Biographie de la faim s'inscrit dans le genre typique de Nothomb, un style inclassable tant par sa qualité que par sa complexité. On pense notamment à Hygiène de l'assassin, qui n'est pas, il faut le dire, réservé aux lecteurs débutants.

Ce livre retrace la vie d'Amélie, du Japon aux États-Unis, une existence déjà évoquée dans Métaphysique des Tubes : toujours la même jeune fille, toujours une vie de voyages et d'amour.

Suite de Métaphysique des Tubes : de l'enfance à l'adolescence

Après Métaphysique des Tubes, Amélie Nothomb nous offre une suite qui prend le relais à partir de ses trois à cinq ans — âge raconté dans le précédent ouvrage.

L'histoire d'une gamine qui voue un culte à sa sœur et à sa mère, et qui pense : « Je vais me suicider à quatorze ans, j'ai tout vécu, pourquoi continuer à vivre ? »

Un roman plus introspectif que les autres, qui interroge sur des sujets du quotidien : l'envie de se suicider à l'adolescence, les amis lointains, la misère des gens dans d'autres pays. L'autrice touche à tout, tout en poursuivant le périple d'Amélie.

« La faim c'est moi », cette phrase en quatrième de couverture n'évoque rien au premier abord. Un vide, trois mots, une lettre et une apostrophe. Peu pour résumer le livre, mais après lecture, cela exprime bien plus que tout le roman.

La faim et la nourriture chez Nothomb

On dévore ce livre, on l'engloutit.

Elle décrit avec passion le culte qu'elle voue aux sucreries et autres friandises, de quoi nous mettre l'eau à la bouche.

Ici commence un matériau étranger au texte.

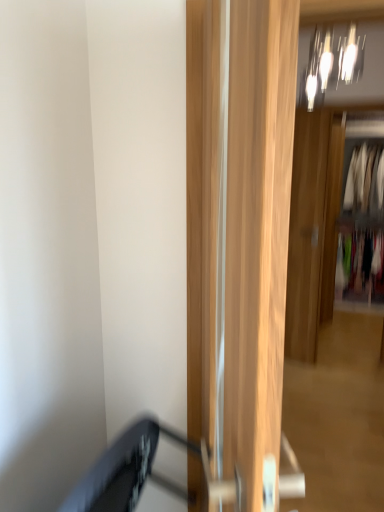 Describe the element at coordinates (331, 64) in the screenshot. I see `metallic glass light fixture at upper center` at that location.

What is the approximate height of metallic glass light fixture at upper center?

16.61 inches.

At what (x,y) coordinates should I click in order to perform the action: click on light wood door at center, the first door in the left-to-right sequence. Please return your answer as a coordinate pair (x, y). Looking at the image, I should click on (238, 244).

The image size is (384, 512). Describe the element at coordinates (362, 225) in the screenshot. I see `white fabric clothes at right, which is the second clothing from top to bottom` at that location.

In the scene shown: Measure the distance between point (x=374, y=273) and camera.

Point (x=374, y=273) and camera are 5.20 meters apart from each other.

Find the location of `metallic glass light fixture at upper center`. metallic glass light fixture at upper center is located at coordinates (331, 64).

Considering the relative sizes of light wood door at center, acting as the 1th door starting from the front, and silky white blouse at upper right, acting as the 3th clothing starting from the bottom, in the image provided, is light wood door at center, acting as the 1th door starting from the front, thinner than silky white blouse at upper right, acting as the 3th clothing starting from the bottom,?

Yes, light wood door at center, acting as the 1th door starting from the front, is thinner than silky white blouse at upper right, acting as the 3th clothing starting from the bottom.

I want to click on the 3rd clothing above when counting from the light wood door at center, arranged as the second door when viewed from the back (from the image's perspective), so click(363, 179).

Elle sait décrire un mélange écœurant — comme le cocktail au beurre et à la crème fraîche dans Hygiène de l'assassin — mais aussi des douceurs alléchantes.

Ce livre enseigne qu'il faut vouer un culte à quelqu'un, à l'image d'Amélie qui voue le sien à Nishio-An, domestique au Japon, qu'elle adore.

Sa mère et sa sœur occupent également une place centrale dans le récit, contrairement au frère et au père, beaucoup moins présents pour elle.

Un roman accessible à tous les lecteurs

C'est donc un livre pour les lecteurs de dix à quatre-vingt-dix-neuf ans, pour ceux qui aiment lire comme pour ceux qui n'aiment pas. Ceux qui se lassent des descriptions interminables peuvent se plonger dans ce roman, qui réconciliera tout lecteur réticent avec l'art que maîtrise à merveille Amélie Nothomb.